**What the task requires:** Go through the entries below. Copy each line in which "from" appears.

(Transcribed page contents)
◆ ◆ ◆ ◆

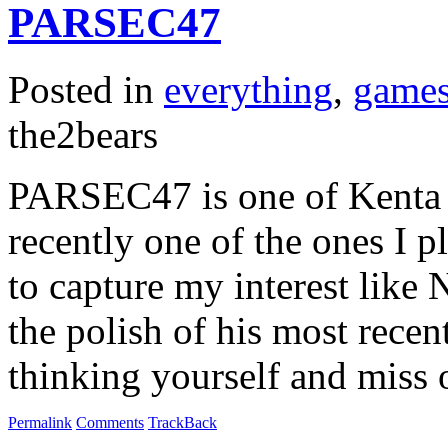
PARSEC47
Posted in
everything
,
game
the2bears
PARSEC47 is one of Kenta C
recently one of the ones I pl
to capture my interest like 
the polish of his most recent
thinking yourself and miss
Permalink
Comments
TrackBack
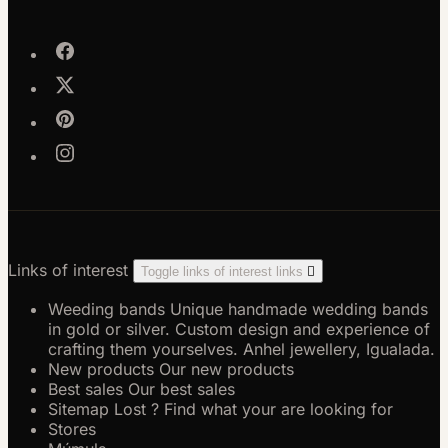
Links of interest
Toggle links of interest links

Weeding bands
Unique handmade wedding bands
in gold or silver. Custom design and experience of
crafting them yourselves. Anhel jewellery, Igualada.
New products
Our new products
Best sales
Our best sales
Sitemap
Lost ? Find what your are looking for
Stores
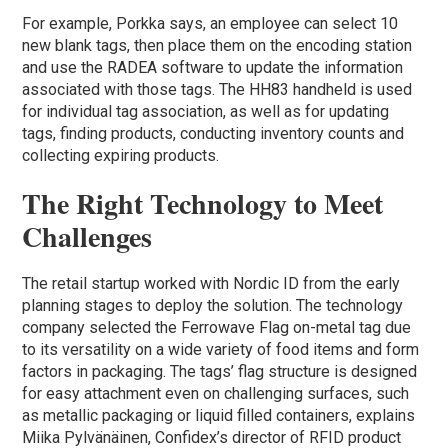
For example, Porkka says, an employee can select 10
new blank tags, then place them on the encoding station
and use the RADEA software to update the information
associated with those tags. The HH83 handheld is used
for individual tag association, as well as for updating
tags, finding products, conducting inventory counts and
collecting expiring products.
The Right Technology to Meet
Challenges
The retail startup worked with Nordic ID from the early
planning stages to deploy the solution. The technology
company selected the Ferrowave Flag on-metal tag due
to its versatility on a wide variety of food items and form
factors in packaging. The tags’ flag structure is designed
for easy attachment even on challenging surfaces, such
as metallic packaging or liquid filled containers, explains
Miika Pylvänäinen, Confidex’s director of RFID product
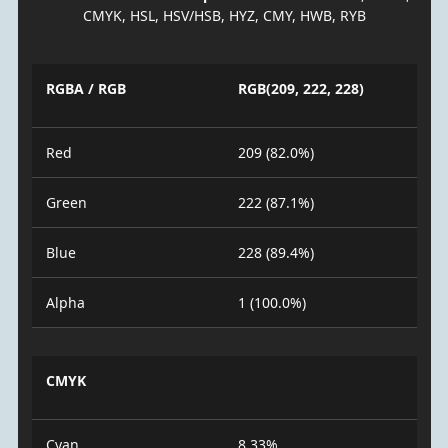
CMYK, HSL, HSV/HSB, HYZ, CMY, HWB, RYB
RGBA / RGB
RGB(209, 222, 228)
Red
209 (82.0%)
Green
222 (87.1%)
Blue
228 (89.4%)
Alpha
1 (100.0%)
CMYK
Cyan
8.33%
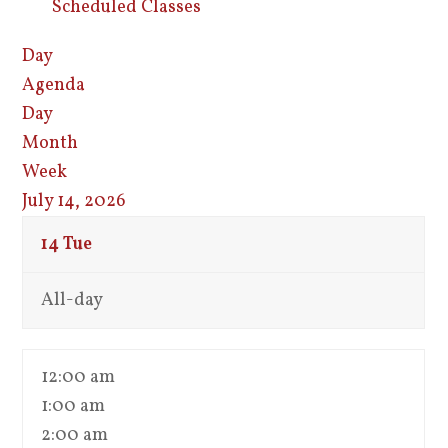
Scheduled Classes
Day
Agenda
Day
Month
Week
July 14, 2026
14
Tue
All-day
12:00 am
1:00 am
2:00 am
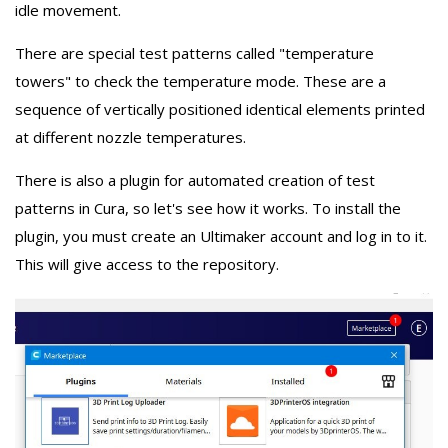
idle movement.
There are special test patterns called "temperature
towers" to check the temperature mode. These are a
sequence of vertically positioned identical elements printed
at different nozzle temperatures.
There is also a plugin for automated creation of test
patterns in Cura, so let's see how it works. To install the
plugin, you must create an Ultimaker account and log in to it.
This will give access to the repository.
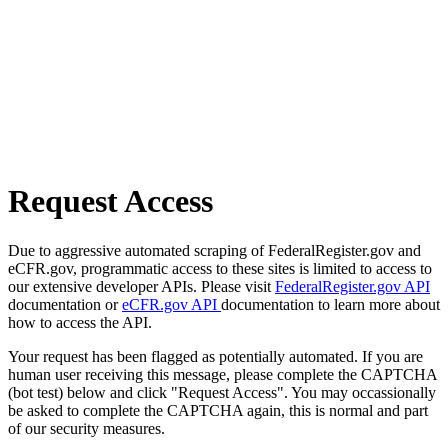
Request Access
Due to aggressive automated scraping of FederalRegister.gov and
eCFR.gov, programmatic access to these sites is limited to access to
our extensive developer APIs. Please visit
FederalRegister.gov API
documentation or
eCFR.gov API
documentation to learn more about
how to access the API.
Your request has been flagged as potentially automated. If you are
human user receiving this message, please complete the CAPTCHA
(bot test) below and click "Request Access". You may occassionally
be asked to complete the CAPTCHA again, this is normal and part
of our security measures.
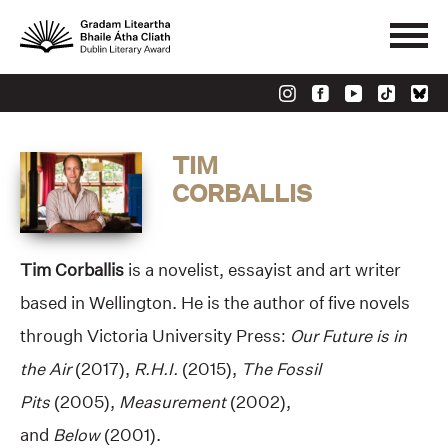
TIM
CORBALLIS
Tim Corballis
is a novelist, essayist and art writer
based in Wellington. He is the author of five novels
through Victoria University Press:
Our Future is in
the Air
(2017),
R.H.I.
(2015),
The Fossil
Pits
(2005),
Measurement
(2002),
and
Below
(2001).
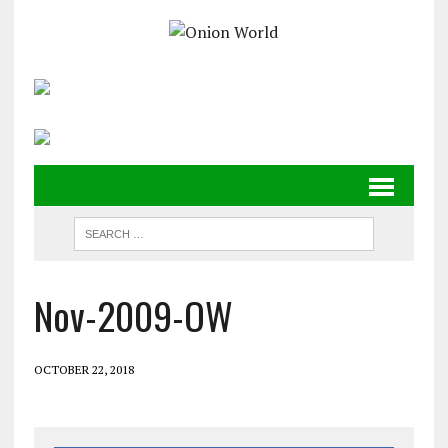
Nov-2009-OW
OCTOBER 22, 2018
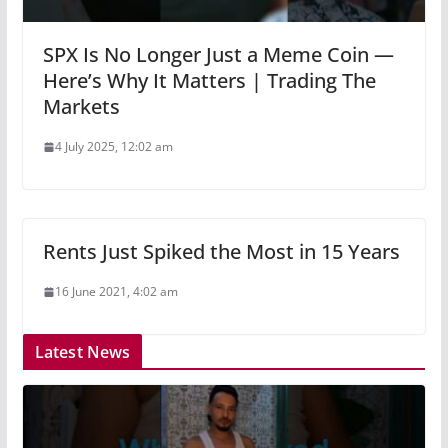
SPX Is No Longer Just a Meme Coin —
Here’s Why It Matters | Trading The
Markets
4 July 2025, 12:02 am
Rents Just Spiked the Most in 15 Years
16 June 2021, 4:02 am
Latest News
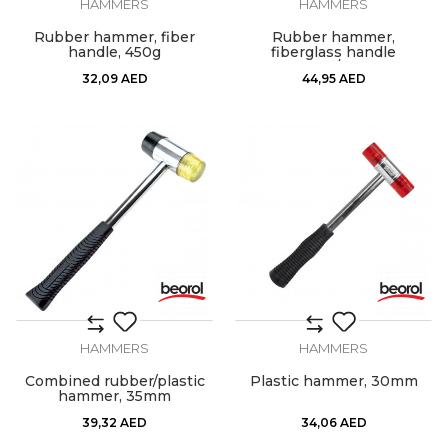
HAMMERS
HAMMERS
Rubber hammer, fiber
Rubber hammer,
handle, 450g
fiberglass handle
700gr/24oz
32,09
AED
44,95
AED
HAMMERS
HAMMERS
Combined rubber/plastic
Plastic hammer, 30mm
hammer, 35mm
39,32
AED
34,06
AED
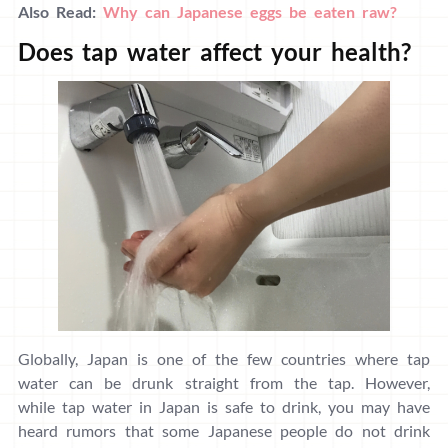
Also Read:
Why can Japanese eggs be eaten raw?
Does tap water affect your health?
Globally, Japan is one of the few countries where tap
water can be drunk straight from the tap. However,
while tap water in Japan is safe to drink, you may have
heard rumors that some Japanese people do not drink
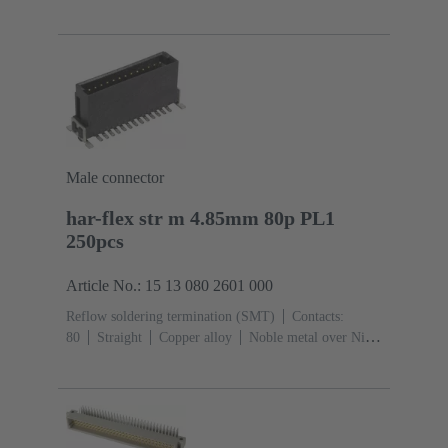
Sn over Ni Termination side
Performance level:
1
Liquid crystal polymer (LCP)
Black
Male connector
har-flex str m 4.85mm 80p PL1
250pcs
Article No.: 15 13 080 2601 000
Reflow soldering termination (SMT)
Contacts:
80
Straight
Copper alloy
Noble metal over Ni
Mating side, Sn over Ni Termination side
Performance
level: 1
Liquid crystal polymer (LCP)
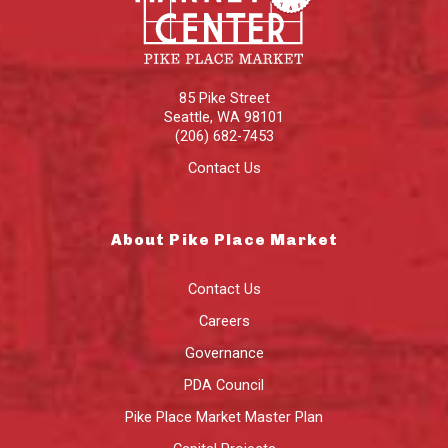
85 Pike Street
Seattle
,
WA
98101
(206) 682-7453
Contact Us
About Pike Place Market
Contact Us
Careers
Governance
PDA Council
Pike Place Market Master Plan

◆ ◆ ◆ ◆

**Result of the task:**
The retail startup worked with Nordic ID from the early
water can be drunk straight from the tap. However,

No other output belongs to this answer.